2. Exploratory Plots

3.1 Correlation Matrix

We create a correlation matrix to explore how the variables are statistically related. For exploratory purposes, I included variables that were used in intermediate processing steps, in addition to the 10 variables of interest for our modelling.

Code
import matplotlib.pyplot as plt
import seaborn as sns
Code
# Create a list of all variables
variables = ['MedHHInc','TotalPop', 'TotalPop16', 'LabForTotal', 'Unemployed','PctBach', 'PovertyRate', 'UnemploymentRate', 'LabForParticipationRate', 'netexport', 'REALGDP', 'life_expectancy', 'Labor_Productivity_2023', 'REALGDPpercapita']

# Create a list of selected variables for later analysis
selected_variables = ['REALGDPpercapita','life_expectancy','MedHHInc','PctBach','UnemploymentRate','LabForParticipationRate', 'Labor_Productivity_2023', 'TotalPop', 'PovertyRate', 'netexport']

# Calculate the correlation matrix
corr_matrix = us_rescaled_final[variables].corr()

# Plot the correlation matrix using seaborn
plt.figure(figsize=(10, 8))
sns.heatmap(corr_matrix, annot=True, cmap='coolwarm', vmin=-1, vmax=1)
plt.title('Correlation Matrix')
plt.show()

We observe some interesting correlations. Real GDP has high positive correlation with population, size of labour force and number of employed. When these variables are converted into ratios such as labour force participation rate and unemployment rate, the correlation becomes weaker.

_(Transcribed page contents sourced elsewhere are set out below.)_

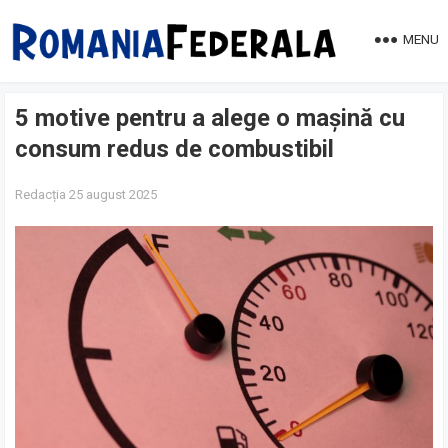
MENU
5 motive pentru a alege o mașină cu
consum redus de combustibil
Redacția
25 august 2025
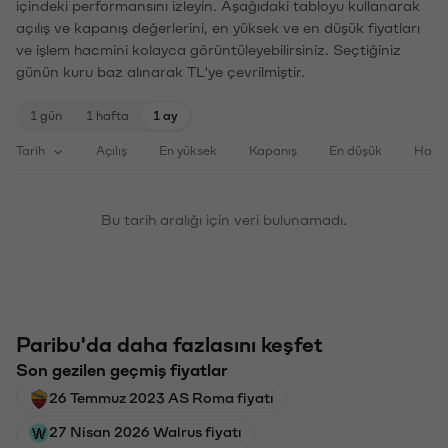
içindeki performansını izleyin. Aşağıdaki tabloyu kullanarak
açılış ve kapanış değerlerini, en yüksek ve en düşük fiyatları
ve işlem hacmini kolayca görüntüleyebilirsiniz. Seçtiğiniz
günün kuru baz alınarak TL'ye çevrilmiştir.
1 gün
1 hafta
1 ay
Tarih
Açılış
En yüksek
Kapanış
En düşük
Haci
Bu tarih aralığı için veri bulunamadı.
Paribu'da daha fazlasını keşfet
Son gezilen geçmiş fiyatlar
26 Temmuz 2023 AS Roma fiyatı
27 Nisan 2026 Walrus fiyatı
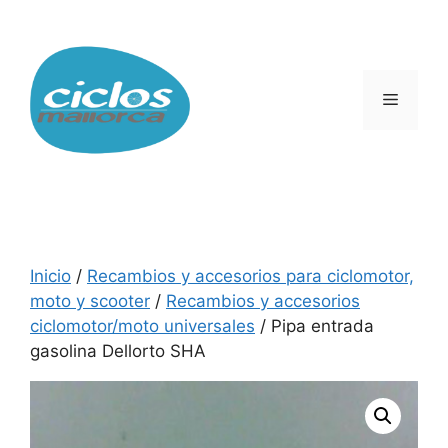
Saltar
al
contenido
Menú
Inicio
/
Recambios y accesorios para ciclomotor,
moto y scooter
/
Recambios y accesorios
ciclomotor/moto universales
/ Pipa entrada
gasolina Dellorto SHA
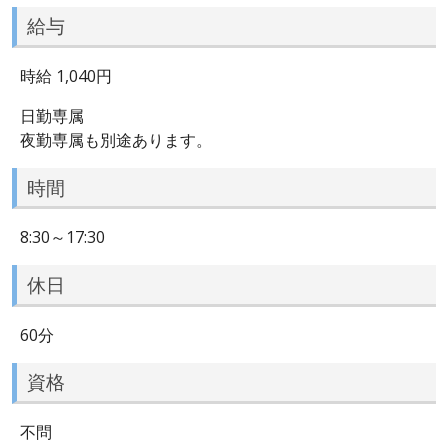
給与
時給 1,040円
日勤専属
夜勤専属も別途あります。
時間
8:30～17:30
休日
60分
資格
不問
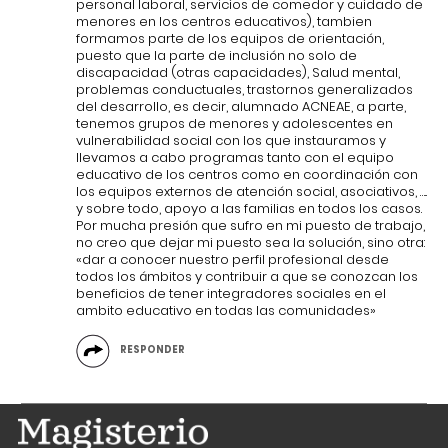
personal laboral, servicios de comedor y cuidado de
menores en los centros educativos), tambien
formamos parte de los equipos de orientación,
puesto que la parte de inclusión no solo de
discapacidad (otras capacidades), Salud mental,
problemas conductuales, trastornos generalizados
del desarrollo, es decir, alumnado ACNEAE, a parte,
tenemos grupos de menores y adolescentes en
vulnerabilidad social con los que instauramos y
llevamos a cabo programas tanto con el equipo
educativo de los centros como en coordinación con
los equipos externos de atención social, asociativos, …..
y sobre todo, apoyo a las familias en todos los casos.
Por mucha presión que sufro en mi puesto de trabajo,
no creo que dejar mi puesto sea la solución, sino otra:
«dar a conocer nuestro perfil profesional desde
todos los ámbitos y contribuir a que se conozcan los
beneficios de tener integradores sociales en el
ambito educativo en todas las comunidades»
RESPONDER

There are some reasonable correlation expectations. For example, percentage of bachelor’s degree graduates has a high negative correlation with poverty rate and a high positive correlation with median household income, labor force participation rate and life expectancy. Meanwhile. poverty rate has high negative correlation with median household income, labor force paritcipation rate and life expecatancy.

3.2 Repeated Chart and Bubble Plot

We can visualise these relationships further using line charts. I first create a repeated chart for all the variables. From an aesthetic perspective, the visualization can be improved further.

Code
import altair as alt
Code
# Setup the selection brush
brush = alt.selection_interval()

# Repeated chart
(
    alt.Chart(us_rescaled_final)
    .mark_circle()
    .encode(
        x=alt.X(alt.repeat("column"), type="quantitative", scale=alt.Scale(zero=False)),
        y=alt.Y(alt.repeat("row"), type="quantitative", scale=alt.Scale(zero=False)),
        color=alt.condition(
            brush, "NAME_x:N", alt.value("lightgray")
        ),  # conditional color
        tooltip=['NAME_x'] + variables
    )
    .properties(
        width=200,
        height=200,
    )
    .add_params(brush)
    .repeat(  # repeat variables across rows and columns
        row=variables,
        column=variables,
    )
)

We can improve the visualisation by creating an interactive bubble plot inspired by Gapminder: https://www.gapminder.org/tools/#$chart-type=bubbles&url=v2. This allows us to select the variables we are interested in and see their distribution

Code
# Define dropdown bindings for both x and y axes
dropdown_x = alt.binding_select(
    options=['MedHHInc','TotalPop', 'TotalPop16', 'LabForTotal', 'Unemployed','PctBach', 'PovertyRate', 'UnemploymentRate', 'LabForParticipationRate', 'netexport', 'REALGDP', 'life_expectancy', 'Labor_Productivity_2023'],
    name='X-axis column '
)
dropdown_y = alt.binding_select(
    options=['MedHHInc','TotalPop', 'TotalPop16', 'LabForTotal', 'Unemployed','PctBach', 'PovertyRate', 'UnemploymentRate', 'LabForParticipationRate', 'netexport', 'REALGDP', 'life_expectancy', 'Labor_Productivity_2023'],
    name='Y-axis column '
)
dropdown_size = alt.binding_select(
    options=['MedHHInc','TotalPop', 'TotalPop16', 'LabForTotal', 'Unemployed','PctBach', 'PovertyRate', 'UnemploymentRate', 'LabForParticipationRate', 'netexport', 'REALGDP', 'life_expectancy', 'Labor_Productivity_2023'],
    name='Bubble Size '
)

# Create parameters for x and y axes
xcol_param = alt.param(
    value='MedHHInc',
    bind=dropdown_x
)
ycol_param = alt.param(
    value='MedHHInc',
    bind=dropdown_y
)
size_param = alt.param(
    value='MedHHInc',
    bind=dropdown_size
)

chart2 = alt.Chart(us_rescaled_final).mark_circle().encode(
    x=alt.X('x:Q', scale=alt.Scale(zero=False, domain='unaggregated')).title(''),
    y=alt.Y('y:Q', scale=alt.Scale(zero=False, domain='unaggregated')).title(''),
    size=alt.Size('size:Q', scale=alt.Scale(zero=False, domain='unaggregated')).title(''),
    color='NAME_x:N',
    tooltip=['NAME_x'] + variables  # Concatenate NAME_x with the existing variables list
).transform_calculate(
    x=f'datum[{xcol_param.name}]',
    y=f'datum[{ycol_param.name}]',
    size=f'datum[{size_param.name}]'
).add_params(
    xcol_param,
    ycol_param,
    size_param,
).properties(width=800, height=800)

chart2